### What is needed
Every entry here should be copied exactly.

### Extracted information
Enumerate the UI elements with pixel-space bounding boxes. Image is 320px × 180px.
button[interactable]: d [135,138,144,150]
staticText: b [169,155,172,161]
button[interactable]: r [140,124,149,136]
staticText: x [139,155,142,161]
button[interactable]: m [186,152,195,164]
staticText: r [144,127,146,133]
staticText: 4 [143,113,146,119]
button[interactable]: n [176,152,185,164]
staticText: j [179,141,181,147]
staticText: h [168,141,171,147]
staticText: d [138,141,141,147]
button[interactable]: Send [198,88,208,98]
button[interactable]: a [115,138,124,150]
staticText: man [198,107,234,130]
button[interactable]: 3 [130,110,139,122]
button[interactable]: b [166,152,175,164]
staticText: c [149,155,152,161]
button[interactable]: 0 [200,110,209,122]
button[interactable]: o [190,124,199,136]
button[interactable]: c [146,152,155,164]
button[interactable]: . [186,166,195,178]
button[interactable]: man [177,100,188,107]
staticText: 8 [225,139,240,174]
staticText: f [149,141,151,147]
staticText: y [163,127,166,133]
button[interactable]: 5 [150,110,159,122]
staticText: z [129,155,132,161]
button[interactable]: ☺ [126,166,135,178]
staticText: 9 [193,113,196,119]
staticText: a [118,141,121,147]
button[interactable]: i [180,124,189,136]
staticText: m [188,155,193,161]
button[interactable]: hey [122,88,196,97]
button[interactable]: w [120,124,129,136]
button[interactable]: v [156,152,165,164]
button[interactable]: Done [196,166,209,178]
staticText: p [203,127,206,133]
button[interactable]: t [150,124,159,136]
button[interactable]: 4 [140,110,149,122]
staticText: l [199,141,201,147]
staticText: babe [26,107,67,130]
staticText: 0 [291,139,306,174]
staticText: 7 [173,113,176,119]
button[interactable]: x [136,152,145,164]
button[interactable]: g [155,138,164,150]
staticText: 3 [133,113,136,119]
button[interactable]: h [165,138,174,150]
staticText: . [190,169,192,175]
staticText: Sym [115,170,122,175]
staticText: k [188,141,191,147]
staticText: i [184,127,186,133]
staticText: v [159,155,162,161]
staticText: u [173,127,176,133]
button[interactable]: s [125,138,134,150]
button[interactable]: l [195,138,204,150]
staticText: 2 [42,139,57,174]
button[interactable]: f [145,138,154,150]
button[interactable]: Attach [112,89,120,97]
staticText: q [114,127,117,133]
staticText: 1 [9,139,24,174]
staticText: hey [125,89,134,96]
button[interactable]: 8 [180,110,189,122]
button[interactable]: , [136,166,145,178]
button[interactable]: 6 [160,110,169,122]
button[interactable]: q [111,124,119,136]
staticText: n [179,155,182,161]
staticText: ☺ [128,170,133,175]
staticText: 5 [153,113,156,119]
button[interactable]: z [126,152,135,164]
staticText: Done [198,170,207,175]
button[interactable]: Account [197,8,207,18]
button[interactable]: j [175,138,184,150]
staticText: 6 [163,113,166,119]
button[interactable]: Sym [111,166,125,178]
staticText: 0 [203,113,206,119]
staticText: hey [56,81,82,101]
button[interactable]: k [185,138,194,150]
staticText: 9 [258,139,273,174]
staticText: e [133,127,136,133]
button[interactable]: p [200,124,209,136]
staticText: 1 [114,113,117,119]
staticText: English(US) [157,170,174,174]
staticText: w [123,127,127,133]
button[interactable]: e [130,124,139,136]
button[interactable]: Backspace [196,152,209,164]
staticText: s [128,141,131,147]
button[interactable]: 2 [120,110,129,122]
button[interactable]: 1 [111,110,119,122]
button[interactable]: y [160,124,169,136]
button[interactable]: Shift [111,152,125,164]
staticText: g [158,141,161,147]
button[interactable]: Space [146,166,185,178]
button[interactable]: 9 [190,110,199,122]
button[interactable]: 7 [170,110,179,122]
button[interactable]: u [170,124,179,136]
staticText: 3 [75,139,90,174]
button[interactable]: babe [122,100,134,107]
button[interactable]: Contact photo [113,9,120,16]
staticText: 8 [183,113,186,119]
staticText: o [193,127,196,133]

### Task solution
Enumerate the UI elements with pixel-space bounding boxes. Image is 320px × 180px.
button[interactable]: d [135,138,144,150]
staticText: b [169,155,172,161]
button[interactable]: r [140,124,149,136]
staticText: x [139,155,142,161]
button[interactable]: m [186,152,195,164]
staticText: r [144,127,146,133]
staticText: 4 [143,113,146,119]
button[interactable]: n [176,152,185,164]
staticText: j [179,141,181,147]
staticText: h [168,141,171,147]
staticText: d [138,141,141,147]
button[interactable]: Send [198,88,208,98]
button[interactable]: a [115,138,124,150]
staticText: man [198,107,234,130]
button[interactable]: 3 [130,110,139,122]
button[interactable]: b [166,152,175,164]
staticText: c [149,155,152,161]
button[interactable]: 0 [200,110,209,122]
button[interactable]: o [190,124,199,136]
button[interactable]: c [146,152,155,164]
button[interactable]: . [186,166,195,178]
button[interactable]: man [177,100,188,107]
staticText: 8 [225,139,240,174]
staticText: f [149,141,151,147]
staticText: y [163,127,166,133]
button[interactable]: 5 [150,110,159,122]
staticText: z [129,155,132,161]
button[interactable]: ☺ [126,166,135,178]
staticText: 9 [193,113,196,119]
staticText: a [118,141,121,147]
button[interactable]: i [180,124,189,136]
staticText: m [188,155,193,161]
button[interactable]: hey [122,88,196,97]
button[interactable]: w [120,124,129,136]
button[interactable]: v [156,152,165,164]
button[interactable]: Done [196,166,209,178]
staticText: p [203,127,206,133]
button[interactable]: t [150,124,159,136]
button[interactable]: 4 [140,110,149,122]
staticText: l [199,141,201,147]
staticText: babe [26,107,67,130]
staticText: 0 [291,139,306,174]
staticText: 7 [173,113,176,119]
button[interactable]: x [136,152,145,164]
button[interactable]: g [155,138,164,150]
staticText: 3 [133,113,136,119]
button[interactable]: h [165,138,174,150]
staticText: . [190,169,192,175]
staticText: Sym [115,170,122,175]
staticText: k [188,141,191,147]
staticText: i [184,127,186,133]
staticText: v [159,155,162,161]
staticText: u [173,127,176,133]
button[interactable]: s [125,138,134,150]
button[interactable]: l [195,138,204,150]
staticText: 2 [42,139,57,174]
button[interactable]: f [145,138,154,150]
button[interactable]: Attach [112,89,120,97]
staticText: q [114,127,117,133]
staticText: 1 [9,139,24,174]
staticText: hey [125,89,134,96]
button[interactable]: 8 [180,110,189,122]
button[interactable]: , [136,166,145,178]
button[interactable]: 6 [160,110,169,122]
button[interactable]: q [111,124,119,136]
staticText: n [179,155,182,161]
staticText: ☺ [128,170,133,175]
staticText: 5 [153,113,156,119]
button[interactable]: z [126,152,135,164]
staticText: Done [198,170,207,175]
button[interactable]: Account [197,8,207,18]
button[interactable]: j [175,138,184,150]
staticText: 6 [163,113,166,119]
button[interactable]: Sym [111,166,125,178]
staticText: 0 [203,113,206,119]
staticText: hey [56,81,82,101]
button[interactable]: k [185,138,194,150]
staticText: 9 [258,139,273,174]
staticText: e [133,127,136,133]
button[interactable]: p [200,124,209,136]
staticText: 1 [114,113,117,119]
staticText: English(US) [157,170,174,174]
staticText: w [123,127,127,133]
button[interactable]: e [130,124,139,136]
button[interactable]: Backspace [196,152,209,164]
staticText: s [128,141,131,147]
button[interactable]: 2 [120,110,129,122]
button[interactable]: 1 [111,110,119,122]
button[interactable]: y [160,124,169,136]
button[interactable]: Shift [111,152,125,164]
staticText: g [158,141,161,147]
button[interactable]: Space [146,166,185,178]
button[interactable]: 9 [190,110,199,122]
button[interactable]: 7 [170,110,179,122]
button[interactable]: u [170,124,179,136]
staticText: 3 [75,139,90,174]
button[interactable]: babe [122,100,134,107]
button[interactable]: Contact photo [113,9,120,16]
staticText: 8 [183,113,186,119]
staticText: o [193,127,196,133]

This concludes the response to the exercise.